**WHAT IS NEEDED**
In the data below, find every line that has the string "กษณะของสถานท", and copy it.

**DATASET CONTENT**
____________

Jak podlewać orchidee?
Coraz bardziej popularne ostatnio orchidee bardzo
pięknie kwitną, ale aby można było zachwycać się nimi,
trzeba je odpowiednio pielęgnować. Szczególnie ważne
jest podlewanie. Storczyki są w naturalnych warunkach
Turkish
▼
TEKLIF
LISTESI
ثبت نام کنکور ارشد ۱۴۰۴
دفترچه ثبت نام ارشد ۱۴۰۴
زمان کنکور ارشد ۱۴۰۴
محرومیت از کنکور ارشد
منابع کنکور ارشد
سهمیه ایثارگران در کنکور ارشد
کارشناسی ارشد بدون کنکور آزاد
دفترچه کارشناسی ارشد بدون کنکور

____________

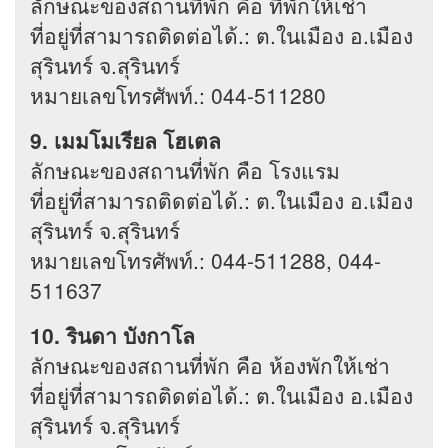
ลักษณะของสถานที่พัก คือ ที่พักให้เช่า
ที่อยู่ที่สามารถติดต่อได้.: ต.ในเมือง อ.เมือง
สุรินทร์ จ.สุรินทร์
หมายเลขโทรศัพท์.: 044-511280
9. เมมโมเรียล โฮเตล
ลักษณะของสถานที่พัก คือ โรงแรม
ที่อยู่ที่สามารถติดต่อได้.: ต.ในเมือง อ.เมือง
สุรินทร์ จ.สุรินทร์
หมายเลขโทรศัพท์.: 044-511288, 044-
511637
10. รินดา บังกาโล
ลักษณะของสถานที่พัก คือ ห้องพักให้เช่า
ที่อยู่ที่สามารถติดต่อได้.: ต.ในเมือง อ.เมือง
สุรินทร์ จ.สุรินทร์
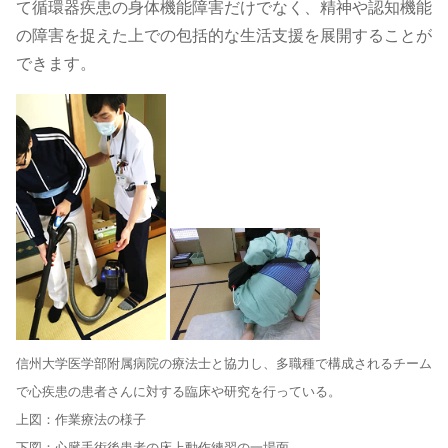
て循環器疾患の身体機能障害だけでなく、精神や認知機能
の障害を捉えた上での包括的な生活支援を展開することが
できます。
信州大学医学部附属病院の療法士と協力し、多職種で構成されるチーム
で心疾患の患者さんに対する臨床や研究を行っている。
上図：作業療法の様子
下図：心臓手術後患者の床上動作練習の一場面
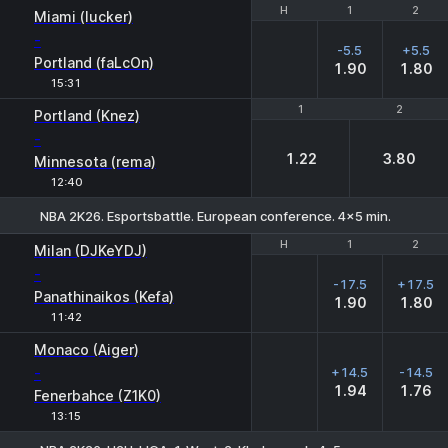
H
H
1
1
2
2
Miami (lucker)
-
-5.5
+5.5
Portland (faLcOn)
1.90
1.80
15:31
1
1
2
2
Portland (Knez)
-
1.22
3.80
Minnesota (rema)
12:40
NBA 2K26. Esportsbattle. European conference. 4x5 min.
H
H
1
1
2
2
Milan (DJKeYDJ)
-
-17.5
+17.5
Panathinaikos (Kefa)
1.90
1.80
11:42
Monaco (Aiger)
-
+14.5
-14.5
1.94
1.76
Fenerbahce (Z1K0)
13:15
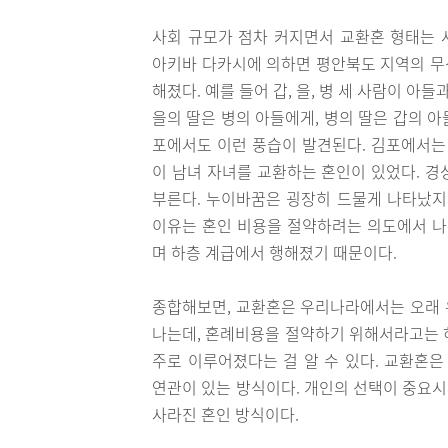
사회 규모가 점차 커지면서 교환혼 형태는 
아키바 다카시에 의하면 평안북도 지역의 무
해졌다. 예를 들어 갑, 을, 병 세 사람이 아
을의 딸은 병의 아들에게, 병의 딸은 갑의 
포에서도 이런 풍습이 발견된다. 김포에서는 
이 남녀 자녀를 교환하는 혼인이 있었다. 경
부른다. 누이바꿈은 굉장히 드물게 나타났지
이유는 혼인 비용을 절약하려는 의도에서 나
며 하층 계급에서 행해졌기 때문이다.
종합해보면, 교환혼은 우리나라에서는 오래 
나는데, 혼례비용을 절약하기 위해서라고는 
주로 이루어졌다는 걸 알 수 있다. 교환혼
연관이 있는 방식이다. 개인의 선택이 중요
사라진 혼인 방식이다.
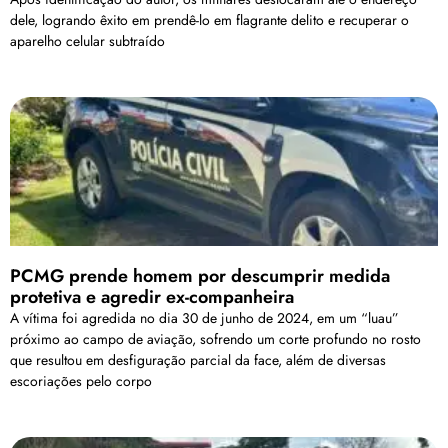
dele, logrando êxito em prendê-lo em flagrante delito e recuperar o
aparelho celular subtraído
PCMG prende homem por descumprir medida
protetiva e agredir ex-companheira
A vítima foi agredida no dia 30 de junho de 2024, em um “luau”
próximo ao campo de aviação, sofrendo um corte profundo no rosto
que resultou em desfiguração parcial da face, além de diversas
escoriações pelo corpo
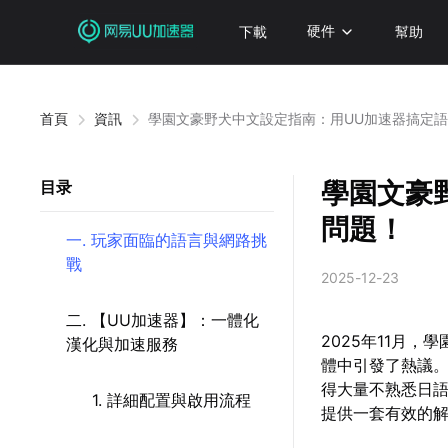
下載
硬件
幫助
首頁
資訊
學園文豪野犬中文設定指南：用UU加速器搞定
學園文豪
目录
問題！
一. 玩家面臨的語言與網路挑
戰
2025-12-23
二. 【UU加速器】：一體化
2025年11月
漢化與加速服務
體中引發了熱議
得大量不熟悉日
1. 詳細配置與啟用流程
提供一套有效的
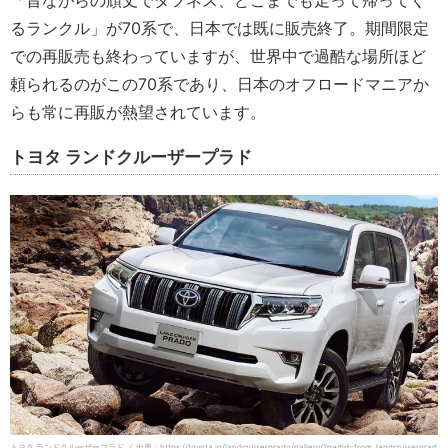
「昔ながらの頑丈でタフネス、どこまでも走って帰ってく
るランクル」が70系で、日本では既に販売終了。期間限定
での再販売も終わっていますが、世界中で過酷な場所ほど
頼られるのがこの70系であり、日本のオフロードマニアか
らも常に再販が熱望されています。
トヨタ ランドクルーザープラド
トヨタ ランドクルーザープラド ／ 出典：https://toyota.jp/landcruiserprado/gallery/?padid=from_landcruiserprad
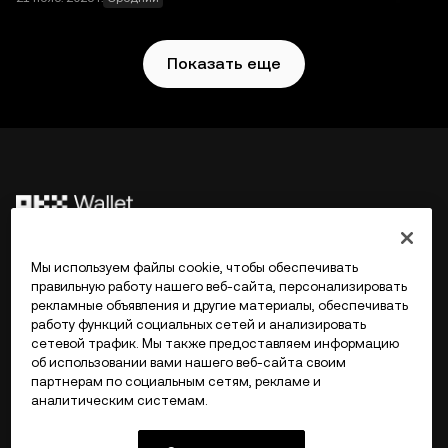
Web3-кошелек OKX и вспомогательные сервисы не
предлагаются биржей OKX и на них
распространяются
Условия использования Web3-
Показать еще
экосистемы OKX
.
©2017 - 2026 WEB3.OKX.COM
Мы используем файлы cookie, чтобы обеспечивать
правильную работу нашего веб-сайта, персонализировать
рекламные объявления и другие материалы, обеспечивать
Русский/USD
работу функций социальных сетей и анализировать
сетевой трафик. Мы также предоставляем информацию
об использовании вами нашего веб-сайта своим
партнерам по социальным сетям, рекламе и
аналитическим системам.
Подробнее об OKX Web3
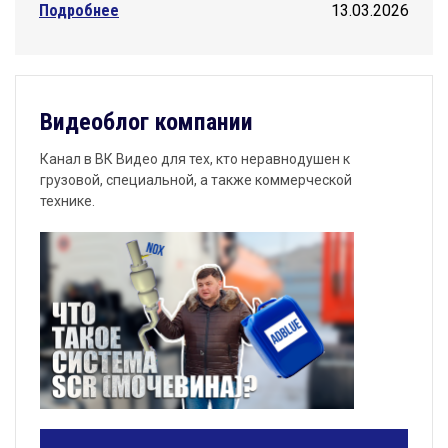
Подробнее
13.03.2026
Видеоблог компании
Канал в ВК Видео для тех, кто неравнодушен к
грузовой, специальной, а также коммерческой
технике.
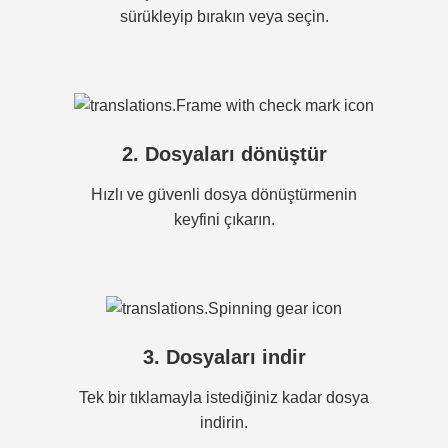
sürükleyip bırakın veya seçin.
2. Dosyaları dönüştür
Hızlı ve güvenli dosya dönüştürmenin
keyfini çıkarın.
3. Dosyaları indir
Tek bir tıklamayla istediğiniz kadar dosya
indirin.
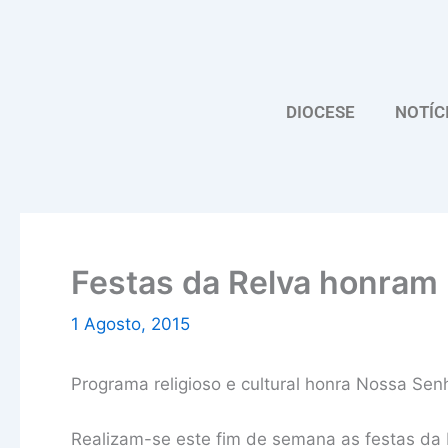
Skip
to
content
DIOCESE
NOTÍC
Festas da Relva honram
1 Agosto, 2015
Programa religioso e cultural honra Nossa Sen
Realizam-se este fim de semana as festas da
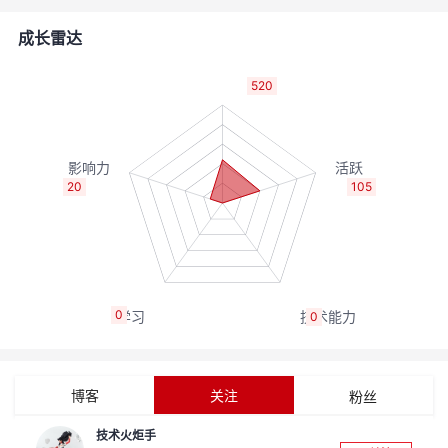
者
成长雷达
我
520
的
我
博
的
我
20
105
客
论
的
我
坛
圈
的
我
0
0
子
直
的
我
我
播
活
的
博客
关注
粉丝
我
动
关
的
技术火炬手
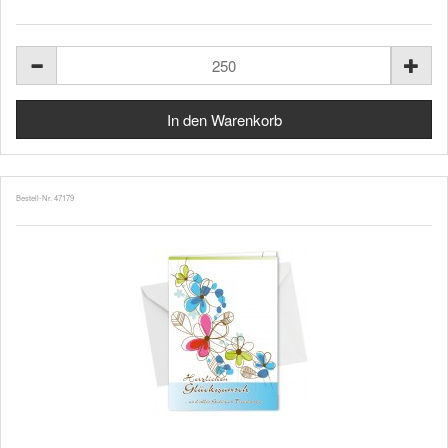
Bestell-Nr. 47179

____________

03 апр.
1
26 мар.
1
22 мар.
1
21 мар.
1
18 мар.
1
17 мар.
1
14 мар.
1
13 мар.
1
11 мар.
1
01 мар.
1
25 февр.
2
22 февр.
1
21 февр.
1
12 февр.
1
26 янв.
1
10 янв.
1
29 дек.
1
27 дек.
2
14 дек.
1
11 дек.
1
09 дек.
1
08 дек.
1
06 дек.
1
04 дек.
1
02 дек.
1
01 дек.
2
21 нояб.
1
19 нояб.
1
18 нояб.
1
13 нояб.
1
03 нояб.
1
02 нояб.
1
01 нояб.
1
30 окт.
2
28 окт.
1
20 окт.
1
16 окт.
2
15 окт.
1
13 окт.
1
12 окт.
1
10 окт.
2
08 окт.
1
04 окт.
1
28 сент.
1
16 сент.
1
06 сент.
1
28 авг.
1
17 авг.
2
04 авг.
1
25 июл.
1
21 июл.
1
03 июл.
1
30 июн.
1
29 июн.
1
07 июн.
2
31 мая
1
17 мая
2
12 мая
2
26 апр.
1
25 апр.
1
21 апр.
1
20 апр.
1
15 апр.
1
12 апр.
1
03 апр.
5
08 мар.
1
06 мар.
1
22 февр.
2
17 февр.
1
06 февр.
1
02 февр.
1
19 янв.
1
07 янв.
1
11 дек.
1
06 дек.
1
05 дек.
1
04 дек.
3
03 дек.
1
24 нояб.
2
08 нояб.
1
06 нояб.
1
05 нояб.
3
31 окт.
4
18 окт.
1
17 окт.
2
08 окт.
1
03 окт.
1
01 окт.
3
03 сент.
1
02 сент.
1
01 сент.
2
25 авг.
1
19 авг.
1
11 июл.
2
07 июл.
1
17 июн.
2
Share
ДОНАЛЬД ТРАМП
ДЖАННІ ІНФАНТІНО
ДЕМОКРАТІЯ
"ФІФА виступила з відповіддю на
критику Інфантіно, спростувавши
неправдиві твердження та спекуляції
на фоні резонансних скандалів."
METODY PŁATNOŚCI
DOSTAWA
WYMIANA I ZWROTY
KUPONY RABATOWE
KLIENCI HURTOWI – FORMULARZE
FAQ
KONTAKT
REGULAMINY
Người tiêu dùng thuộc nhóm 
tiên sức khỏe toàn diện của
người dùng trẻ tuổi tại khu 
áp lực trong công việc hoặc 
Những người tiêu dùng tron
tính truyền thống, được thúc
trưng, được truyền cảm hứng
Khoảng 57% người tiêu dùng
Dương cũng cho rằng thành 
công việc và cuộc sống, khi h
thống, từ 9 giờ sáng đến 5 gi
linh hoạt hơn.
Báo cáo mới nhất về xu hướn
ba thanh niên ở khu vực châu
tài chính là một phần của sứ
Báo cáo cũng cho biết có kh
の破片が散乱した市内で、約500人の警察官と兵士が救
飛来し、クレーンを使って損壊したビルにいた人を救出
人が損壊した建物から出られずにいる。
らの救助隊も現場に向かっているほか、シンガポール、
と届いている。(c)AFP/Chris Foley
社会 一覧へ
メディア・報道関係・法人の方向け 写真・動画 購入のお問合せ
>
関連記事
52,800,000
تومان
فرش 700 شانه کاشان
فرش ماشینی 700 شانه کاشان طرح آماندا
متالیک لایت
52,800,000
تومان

____________

**SOLUTION**
ลักษณะของสถานที่พัก คือ ที่พักให้เช่า
ลักษณะของสถานที่พัก คือ โรงแรม
ลักษณะของสถานที่พัก คือ ห้องพักให้เช่า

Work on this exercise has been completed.